What you are asked to do | Except for images, print the whole listing verbatim.

Material for this task |
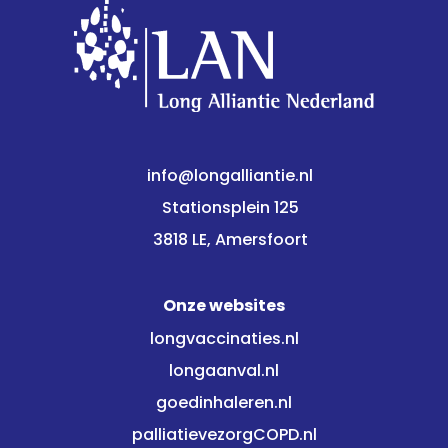
info@longalliantie.nl
Stationsplein 125
3818 LE, Amersfoort
Onze websites
longvaccinaties.nl
longaanval.nl
goedinhaleren.nl
palliatievezorgCOPD.nl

Exercise output |
info@longalliantie.nl
Stationsplein 125
3818 LE, Amersfoort
Onze websites
longvaccinaties.nl
longaanval.nl
goedinhaleren.nl
palliatievezorgCOPD.nl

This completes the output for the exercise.